- Saied appeared to win handily, according to exit polls released late Sunday by Tunisia’s Mosaique FM.
- The president to be elected on Sunday will be the country's third president since the 2011 revolution.
- The new president will face several economic challenges, including unemployment, inflation, and declining foreign investment.
More than 7 million voters were called back to the polls on Sunday for the third time in less than a month to elect a new president who faces the challenge of taking the country out of its economic crisis. Independent constitutional law professor Kais Saied and his rival, businessman and media magnate Nabil Karoui, a candidate for the “Heart of Tunisia” party, competed Sunday in the second round of the presidential elections.
Saied appeared to win handily, according to exit polls released late Sunday by Tunisia’s Mosaique FM. He was projected to win 72.5% of the vote in the second round against Karoui, according to the poll. A separate poll by the state media will be released later.
Karoui won 15.5% of the votes in the first round, while his opponent, Kais Saied, won 18.4%. Voter turnout was nearly 50%. In the first round, prominent candidates from current and former ministers and heads of government were defeated. Observers felt that Tunisian voters resorted to a “vote of punishment” against the symbols of the ruling political system because they were unable in their assessment to find solutions to the economic and social situation in crisis.
The president to be elected on Sunday will be the country’s third president since the 2011 revolution that toppled the regime of former President Zine El Abidine Ben Ali. Former President Béji Kaid Essebsi died on July 25. Early presidential elections were held on September 15, with the president elected before October 25. As stipulated in the Tunisian constitution, a new president must take office no later than 90 days after the president’s death. In parliamentary elections last week, Karoui’s Heart of Tunisia party finished second, with 38 seats.

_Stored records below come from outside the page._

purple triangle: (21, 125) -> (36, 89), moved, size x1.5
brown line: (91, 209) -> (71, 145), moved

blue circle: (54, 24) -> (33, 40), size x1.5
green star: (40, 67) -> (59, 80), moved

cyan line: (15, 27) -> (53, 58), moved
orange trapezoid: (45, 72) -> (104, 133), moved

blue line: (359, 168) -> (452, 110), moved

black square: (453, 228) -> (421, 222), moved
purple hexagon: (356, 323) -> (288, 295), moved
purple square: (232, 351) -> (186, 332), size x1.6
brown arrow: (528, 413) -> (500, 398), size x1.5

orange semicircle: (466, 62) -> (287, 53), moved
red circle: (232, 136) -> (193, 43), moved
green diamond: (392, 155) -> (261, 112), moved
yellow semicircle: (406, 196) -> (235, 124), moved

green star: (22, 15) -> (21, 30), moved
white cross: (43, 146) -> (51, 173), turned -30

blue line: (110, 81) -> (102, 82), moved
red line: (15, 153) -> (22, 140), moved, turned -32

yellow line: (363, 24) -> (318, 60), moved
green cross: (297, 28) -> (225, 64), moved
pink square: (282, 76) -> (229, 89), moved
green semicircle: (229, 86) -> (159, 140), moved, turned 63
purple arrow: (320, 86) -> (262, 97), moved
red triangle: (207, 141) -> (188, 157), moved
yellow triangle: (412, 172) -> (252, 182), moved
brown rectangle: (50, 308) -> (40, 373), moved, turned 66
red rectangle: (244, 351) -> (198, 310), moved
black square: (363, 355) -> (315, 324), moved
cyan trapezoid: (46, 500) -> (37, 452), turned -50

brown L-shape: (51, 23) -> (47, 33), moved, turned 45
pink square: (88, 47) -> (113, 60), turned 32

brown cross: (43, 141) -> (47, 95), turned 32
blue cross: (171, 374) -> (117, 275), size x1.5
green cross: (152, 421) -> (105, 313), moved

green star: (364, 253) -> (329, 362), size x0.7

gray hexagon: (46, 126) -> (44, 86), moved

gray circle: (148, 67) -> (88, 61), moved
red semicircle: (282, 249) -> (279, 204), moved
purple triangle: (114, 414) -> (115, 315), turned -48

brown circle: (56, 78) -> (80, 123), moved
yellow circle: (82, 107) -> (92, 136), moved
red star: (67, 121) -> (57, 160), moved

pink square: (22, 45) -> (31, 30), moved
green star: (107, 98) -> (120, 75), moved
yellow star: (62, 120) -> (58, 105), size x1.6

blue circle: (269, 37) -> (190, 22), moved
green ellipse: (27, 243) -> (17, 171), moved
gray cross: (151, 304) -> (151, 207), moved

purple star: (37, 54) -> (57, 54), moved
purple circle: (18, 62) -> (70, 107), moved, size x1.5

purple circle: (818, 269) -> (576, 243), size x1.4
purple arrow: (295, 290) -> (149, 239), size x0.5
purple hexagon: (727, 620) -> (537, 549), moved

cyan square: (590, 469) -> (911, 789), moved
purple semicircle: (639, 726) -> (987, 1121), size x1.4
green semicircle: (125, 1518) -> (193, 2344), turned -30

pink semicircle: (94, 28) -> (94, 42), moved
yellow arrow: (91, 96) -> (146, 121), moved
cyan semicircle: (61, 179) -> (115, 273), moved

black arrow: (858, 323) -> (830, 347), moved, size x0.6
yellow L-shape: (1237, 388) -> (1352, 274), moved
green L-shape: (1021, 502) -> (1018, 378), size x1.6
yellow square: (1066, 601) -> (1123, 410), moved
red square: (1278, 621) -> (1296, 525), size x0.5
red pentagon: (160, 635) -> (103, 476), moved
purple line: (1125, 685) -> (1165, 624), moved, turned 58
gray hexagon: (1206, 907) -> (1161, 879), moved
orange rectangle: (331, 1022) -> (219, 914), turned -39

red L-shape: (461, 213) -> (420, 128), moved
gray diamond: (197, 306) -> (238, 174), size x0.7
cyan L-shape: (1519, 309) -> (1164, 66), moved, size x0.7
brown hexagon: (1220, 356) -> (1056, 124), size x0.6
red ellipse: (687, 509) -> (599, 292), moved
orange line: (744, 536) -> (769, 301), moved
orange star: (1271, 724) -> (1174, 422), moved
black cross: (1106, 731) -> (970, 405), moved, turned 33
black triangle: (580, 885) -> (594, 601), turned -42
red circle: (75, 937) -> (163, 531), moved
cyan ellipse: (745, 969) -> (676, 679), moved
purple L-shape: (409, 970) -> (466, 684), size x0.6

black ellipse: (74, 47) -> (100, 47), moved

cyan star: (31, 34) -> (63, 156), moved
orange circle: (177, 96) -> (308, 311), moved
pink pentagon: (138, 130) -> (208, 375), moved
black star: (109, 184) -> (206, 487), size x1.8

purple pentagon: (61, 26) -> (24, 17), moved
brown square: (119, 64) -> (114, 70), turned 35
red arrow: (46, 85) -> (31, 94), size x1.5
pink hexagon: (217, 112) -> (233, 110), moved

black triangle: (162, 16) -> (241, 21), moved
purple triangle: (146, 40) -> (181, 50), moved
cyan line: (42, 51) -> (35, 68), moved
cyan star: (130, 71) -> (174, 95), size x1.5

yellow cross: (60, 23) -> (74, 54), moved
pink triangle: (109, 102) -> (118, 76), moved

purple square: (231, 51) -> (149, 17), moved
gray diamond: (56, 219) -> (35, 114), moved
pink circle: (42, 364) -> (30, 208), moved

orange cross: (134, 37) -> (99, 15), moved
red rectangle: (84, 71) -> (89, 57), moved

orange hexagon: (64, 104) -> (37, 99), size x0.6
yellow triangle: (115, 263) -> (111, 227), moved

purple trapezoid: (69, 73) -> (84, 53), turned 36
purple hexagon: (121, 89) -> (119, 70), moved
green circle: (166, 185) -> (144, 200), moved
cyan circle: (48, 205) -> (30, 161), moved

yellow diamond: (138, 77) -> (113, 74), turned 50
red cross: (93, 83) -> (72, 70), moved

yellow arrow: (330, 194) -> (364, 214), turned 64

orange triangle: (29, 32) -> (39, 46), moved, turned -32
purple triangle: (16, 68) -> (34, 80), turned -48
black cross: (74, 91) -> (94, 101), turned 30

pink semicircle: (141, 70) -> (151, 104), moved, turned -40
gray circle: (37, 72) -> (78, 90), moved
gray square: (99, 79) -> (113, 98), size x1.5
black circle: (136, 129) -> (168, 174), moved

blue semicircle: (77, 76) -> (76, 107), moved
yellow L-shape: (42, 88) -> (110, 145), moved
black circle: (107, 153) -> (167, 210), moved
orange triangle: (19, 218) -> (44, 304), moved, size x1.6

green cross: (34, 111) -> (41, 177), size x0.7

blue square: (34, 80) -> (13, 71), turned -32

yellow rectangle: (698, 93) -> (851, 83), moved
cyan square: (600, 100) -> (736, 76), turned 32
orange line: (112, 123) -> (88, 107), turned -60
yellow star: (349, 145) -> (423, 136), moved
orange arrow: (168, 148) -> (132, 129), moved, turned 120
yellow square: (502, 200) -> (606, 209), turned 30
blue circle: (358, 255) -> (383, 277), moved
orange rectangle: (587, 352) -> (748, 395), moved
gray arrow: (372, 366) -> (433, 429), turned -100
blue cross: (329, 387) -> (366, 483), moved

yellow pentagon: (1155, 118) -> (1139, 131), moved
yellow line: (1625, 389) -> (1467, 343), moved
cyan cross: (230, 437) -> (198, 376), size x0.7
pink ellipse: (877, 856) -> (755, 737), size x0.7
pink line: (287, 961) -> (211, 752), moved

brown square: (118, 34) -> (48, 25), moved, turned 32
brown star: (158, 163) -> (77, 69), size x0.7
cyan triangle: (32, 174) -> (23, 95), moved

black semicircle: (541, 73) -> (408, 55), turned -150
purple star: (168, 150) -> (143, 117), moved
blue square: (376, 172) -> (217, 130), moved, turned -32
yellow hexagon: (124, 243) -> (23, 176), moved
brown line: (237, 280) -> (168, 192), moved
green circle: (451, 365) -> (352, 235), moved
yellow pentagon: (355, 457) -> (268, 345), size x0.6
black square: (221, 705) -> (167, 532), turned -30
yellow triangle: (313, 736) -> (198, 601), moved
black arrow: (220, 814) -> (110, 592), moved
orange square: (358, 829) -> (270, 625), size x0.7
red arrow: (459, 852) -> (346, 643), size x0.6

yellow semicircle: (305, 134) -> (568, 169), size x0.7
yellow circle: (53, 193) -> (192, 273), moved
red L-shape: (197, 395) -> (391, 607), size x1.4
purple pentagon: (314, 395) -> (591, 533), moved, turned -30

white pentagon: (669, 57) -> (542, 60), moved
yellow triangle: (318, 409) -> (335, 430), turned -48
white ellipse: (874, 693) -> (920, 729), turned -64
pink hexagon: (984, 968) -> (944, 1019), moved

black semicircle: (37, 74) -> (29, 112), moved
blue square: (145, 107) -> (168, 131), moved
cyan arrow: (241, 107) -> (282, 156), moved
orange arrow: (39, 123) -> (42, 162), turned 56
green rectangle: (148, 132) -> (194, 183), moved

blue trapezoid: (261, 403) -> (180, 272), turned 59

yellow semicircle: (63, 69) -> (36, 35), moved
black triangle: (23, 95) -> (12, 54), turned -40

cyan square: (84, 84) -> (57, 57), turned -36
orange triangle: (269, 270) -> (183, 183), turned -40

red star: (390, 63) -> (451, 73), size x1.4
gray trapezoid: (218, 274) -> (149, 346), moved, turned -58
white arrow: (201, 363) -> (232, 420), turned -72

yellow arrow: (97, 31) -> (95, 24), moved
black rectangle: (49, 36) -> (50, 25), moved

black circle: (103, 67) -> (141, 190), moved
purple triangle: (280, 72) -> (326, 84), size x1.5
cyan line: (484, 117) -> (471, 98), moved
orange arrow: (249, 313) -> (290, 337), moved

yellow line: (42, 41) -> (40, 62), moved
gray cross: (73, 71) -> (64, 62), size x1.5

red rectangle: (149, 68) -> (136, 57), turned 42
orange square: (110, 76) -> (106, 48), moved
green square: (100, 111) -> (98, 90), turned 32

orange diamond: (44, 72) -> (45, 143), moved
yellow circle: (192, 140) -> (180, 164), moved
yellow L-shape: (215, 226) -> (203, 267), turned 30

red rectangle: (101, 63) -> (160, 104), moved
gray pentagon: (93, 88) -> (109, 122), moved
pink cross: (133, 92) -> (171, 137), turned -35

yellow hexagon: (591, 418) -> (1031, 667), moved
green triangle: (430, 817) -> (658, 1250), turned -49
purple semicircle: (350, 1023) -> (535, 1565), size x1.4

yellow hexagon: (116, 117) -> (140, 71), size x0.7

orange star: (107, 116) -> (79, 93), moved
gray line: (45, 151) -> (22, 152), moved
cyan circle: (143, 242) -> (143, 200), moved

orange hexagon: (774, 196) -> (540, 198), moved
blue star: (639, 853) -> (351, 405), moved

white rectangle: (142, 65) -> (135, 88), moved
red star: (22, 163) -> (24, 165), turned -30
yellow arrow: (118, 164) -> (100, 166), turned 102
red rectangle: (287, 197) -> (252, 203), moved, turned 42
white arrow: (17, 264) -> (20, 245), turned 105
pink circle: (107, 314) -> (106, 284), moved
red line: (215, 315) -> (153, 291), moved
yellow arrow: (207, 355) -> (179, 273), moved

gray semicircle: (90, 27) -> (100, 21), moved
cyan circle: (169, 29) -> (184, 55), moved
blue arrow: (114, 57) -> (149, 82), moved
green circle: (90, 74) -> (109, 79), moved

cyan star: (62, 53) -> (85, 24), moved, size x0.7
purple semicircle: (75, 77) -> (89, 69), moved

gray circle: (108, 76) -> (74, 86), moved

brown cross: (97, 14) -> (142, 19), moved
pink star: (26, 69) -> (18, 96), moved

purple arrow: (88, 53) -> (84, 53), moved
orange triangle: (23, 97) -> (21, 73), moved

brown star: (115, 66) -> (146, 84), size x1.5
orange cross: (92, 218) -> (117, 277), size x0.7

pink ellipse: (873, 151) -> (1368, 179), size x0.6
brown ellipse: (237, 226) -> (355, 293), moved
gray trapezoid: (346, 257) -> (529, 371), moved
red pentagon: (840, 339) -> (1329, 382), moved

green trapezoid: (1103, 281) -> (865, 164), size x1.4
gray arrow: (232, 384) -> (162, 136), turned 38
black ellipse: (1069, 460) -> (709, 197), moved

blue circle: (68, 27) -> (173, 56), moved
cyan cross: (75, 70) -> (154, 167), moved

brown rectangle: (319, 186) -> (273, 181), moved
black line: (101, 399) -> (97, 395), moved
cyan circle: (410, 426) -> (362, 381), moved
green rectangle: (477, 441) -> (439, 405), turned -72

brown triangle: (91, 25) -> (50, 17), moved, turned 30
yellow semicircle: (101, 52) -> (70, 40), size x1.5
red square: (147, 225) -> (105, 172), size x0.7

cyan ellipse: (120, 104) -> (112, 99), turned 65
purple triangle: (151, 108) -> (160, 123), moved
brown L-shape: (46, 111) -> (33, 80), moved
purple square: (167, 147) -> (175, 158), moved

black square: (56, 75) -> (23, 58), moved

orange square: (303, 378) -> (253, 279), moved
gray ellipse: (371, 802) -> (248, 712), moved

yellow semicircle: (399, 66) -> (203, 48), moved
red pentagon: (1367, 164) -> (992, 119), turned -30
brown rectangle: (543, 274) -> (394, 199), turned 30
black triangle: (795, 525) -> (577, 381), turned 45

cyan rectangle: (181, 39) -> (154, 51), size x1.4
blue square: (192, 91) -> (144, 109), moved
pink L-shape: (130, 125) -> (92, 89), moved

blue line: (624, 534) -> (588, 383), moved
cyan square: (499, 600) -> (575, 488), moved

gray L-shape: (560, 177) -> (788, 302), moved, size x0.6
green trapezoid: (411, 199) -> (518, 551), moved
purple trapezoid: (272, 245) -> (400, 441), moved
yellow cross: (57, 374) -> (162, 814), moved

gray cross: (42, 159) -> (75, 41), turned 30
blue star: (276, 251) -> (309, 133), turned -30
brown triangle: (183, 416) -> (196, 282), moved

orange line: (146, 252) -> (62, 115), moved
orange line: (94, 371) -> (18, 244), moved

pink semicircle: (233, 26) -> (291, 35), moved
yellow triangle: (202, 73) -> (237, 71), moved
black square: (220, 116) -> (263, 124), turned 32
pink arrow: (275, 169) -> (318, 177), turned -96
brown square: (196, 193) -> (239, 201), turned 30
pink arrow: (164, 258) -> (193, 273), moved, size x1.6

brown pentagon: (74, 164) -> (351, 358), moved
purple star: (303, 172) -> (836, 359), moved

Among the economic challenges awaiting the new president and the new government alike are fighting unemployment, which is about 15% nationally and 29.7% among university and college graduates. Encouraging foreign investment that has declined since the fall of the Ben Ali regime will also be crucial.
The new president will also face the problem of inflation, which exceeded 7.5% in 2018, and has gone up each of the last three years: 6.4% in 2017, 4.2% in 2016. This has led to higher prices and reduced purchasing power of citizens, especially the middle and lower classes.
The problem of brain drain abroad is also an important challenge for the new president and the government that will emerge from the legislative elections. They are required to provide appropriate economic and social conditions for this social group, such as simplifying investment processes and eliminating bureaucracy, in addition to the integration of university graduates in the labor market and the economic fabric of the country.
The new authorities are also expected to draw up a new plan to develop the tourism sector, which has been relatively stagnant in recent years. According to sector minister Roni Trabelsi, the number of tourists visiting Tunisia has dropped from 1.4 million in 2008 to 800,000 in 2018, although the sector employs half a million workers directly and 1.2 million indirectly, accounts for 14 percent of income per year.